Pick every line from the data that holds the word "your".

[Stored records]

'''

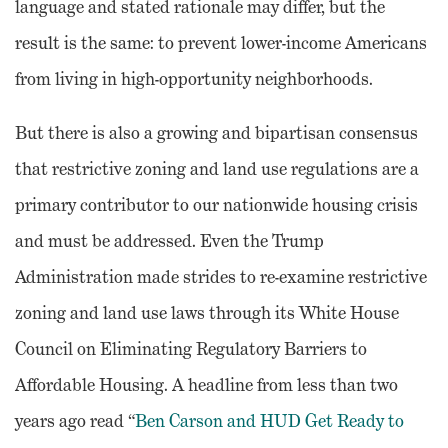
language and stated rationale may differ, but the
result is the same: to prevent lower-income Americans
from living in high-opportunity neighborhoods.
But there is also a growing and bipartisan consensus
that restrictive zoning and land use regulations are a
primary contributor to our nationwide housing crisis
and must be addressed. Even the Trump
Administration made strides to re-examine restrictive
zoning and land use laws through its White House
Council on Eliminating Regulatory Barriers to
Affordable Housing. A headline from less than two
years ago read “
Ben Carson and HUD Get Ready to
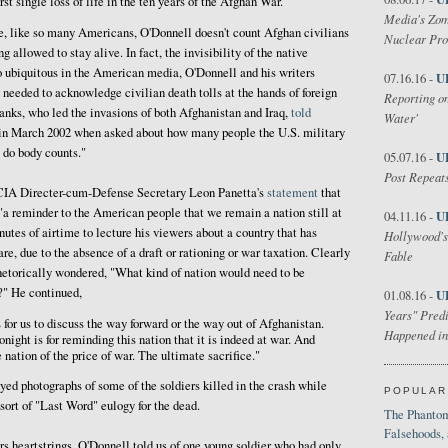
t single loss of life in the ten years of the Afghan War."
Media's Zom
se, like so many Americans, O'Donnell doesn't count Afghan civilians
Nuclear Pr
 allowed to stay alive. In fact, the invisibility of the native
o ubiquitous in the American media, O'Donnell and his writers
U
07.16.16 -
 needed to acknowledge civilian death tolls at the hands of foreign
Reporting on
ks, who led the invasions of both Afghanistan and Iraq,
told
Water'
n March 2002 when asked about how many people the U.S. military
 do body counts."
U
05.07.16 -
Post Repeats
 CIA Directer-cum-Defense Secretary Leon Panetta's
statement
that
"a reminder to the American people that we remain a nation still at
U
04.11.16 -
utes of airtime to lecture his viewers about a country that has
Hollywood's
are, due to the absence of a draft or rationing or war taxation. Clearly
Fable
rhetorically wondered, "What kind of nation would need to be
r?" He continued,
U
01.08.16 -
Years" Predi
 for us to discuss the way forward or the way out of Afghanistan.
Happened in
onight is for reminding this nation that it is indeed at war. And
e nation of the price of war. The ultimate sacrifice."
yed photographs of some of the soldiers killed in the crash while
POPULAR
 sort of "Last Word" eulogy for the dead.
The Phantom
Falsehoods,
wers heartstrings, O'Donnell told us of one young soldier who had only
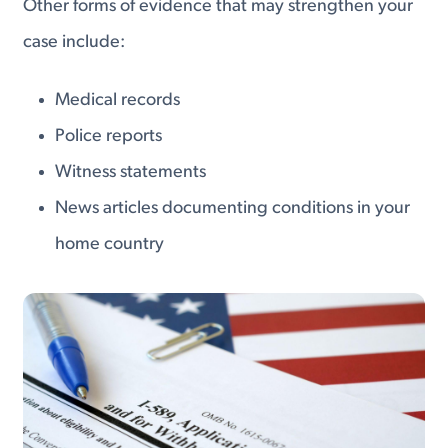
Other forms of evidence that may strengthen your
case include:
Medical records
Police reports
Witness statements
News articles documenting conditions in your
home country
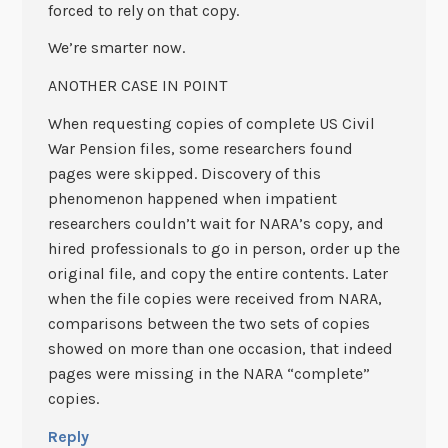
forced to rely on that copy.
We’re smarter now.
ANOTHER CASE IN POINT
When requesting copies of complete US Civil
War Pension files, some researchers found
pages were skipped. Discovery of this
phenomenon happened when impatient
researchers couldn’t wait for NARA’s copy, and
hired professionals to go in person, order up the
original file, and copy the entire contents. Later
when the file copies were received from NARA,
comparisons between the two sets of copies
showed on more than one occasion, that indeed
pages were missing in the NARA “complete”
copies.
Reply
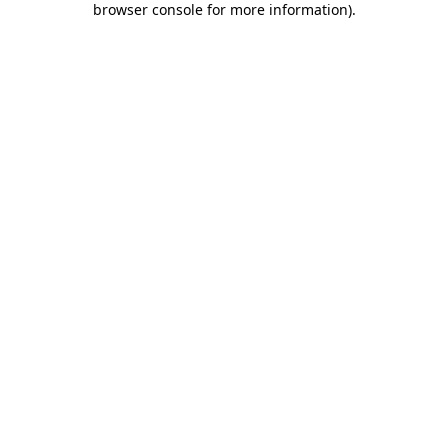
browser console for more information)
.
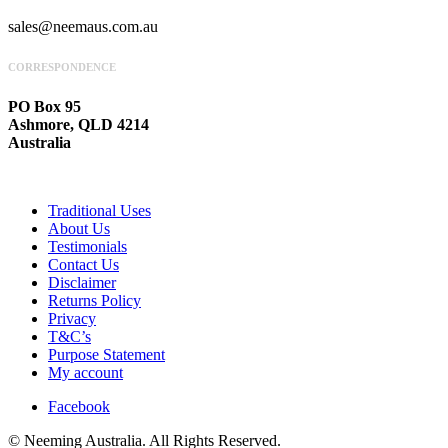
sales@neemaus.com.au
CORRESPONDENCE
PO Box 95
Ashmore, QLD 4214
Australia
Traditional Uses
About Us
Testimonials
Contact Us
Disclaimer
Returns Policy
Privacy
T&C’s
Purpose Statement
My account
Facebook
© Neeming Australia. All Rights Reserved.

'''
'''

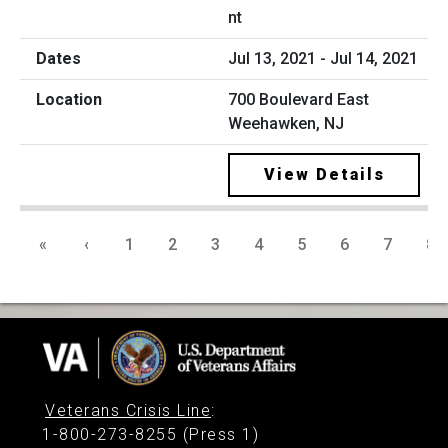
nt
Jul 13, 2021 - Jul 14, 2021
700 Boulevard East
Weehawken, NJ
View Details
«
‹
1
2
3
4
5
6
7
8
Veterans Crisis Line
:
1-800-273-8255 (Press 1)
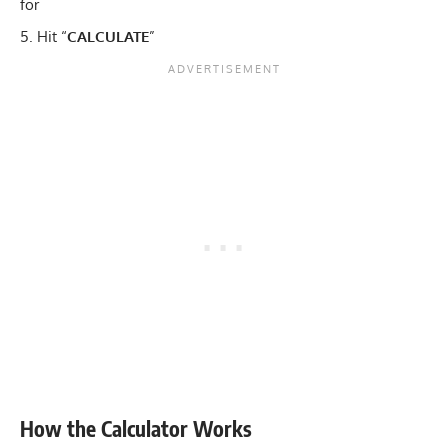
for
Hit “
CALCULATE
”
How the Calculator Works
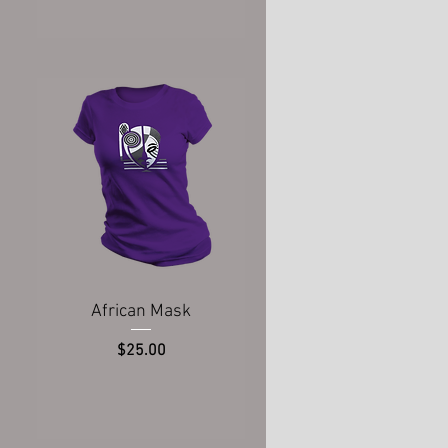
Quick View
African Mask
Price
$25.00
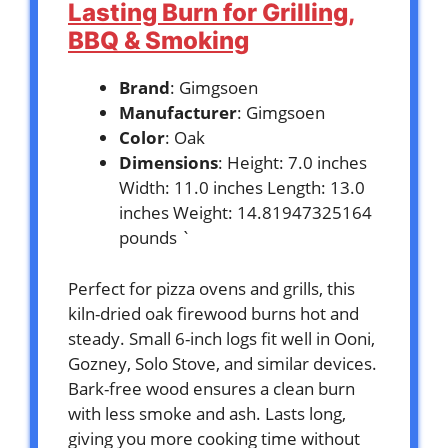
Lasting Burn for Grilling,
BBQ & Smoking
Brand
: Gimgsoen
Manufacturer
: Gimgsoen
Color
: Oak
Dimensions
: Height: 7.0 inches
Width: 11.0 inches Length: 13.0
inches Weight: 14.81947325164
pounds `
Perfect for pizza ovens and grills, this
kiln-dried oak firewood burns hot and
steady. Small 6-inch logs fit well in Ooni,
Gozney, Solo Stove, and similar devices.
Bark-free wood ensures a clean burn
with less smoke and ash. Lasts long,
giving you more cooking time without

'''

**The completed task**:
Other forms of evidence that may strengthen your
News articles documenting conditions in your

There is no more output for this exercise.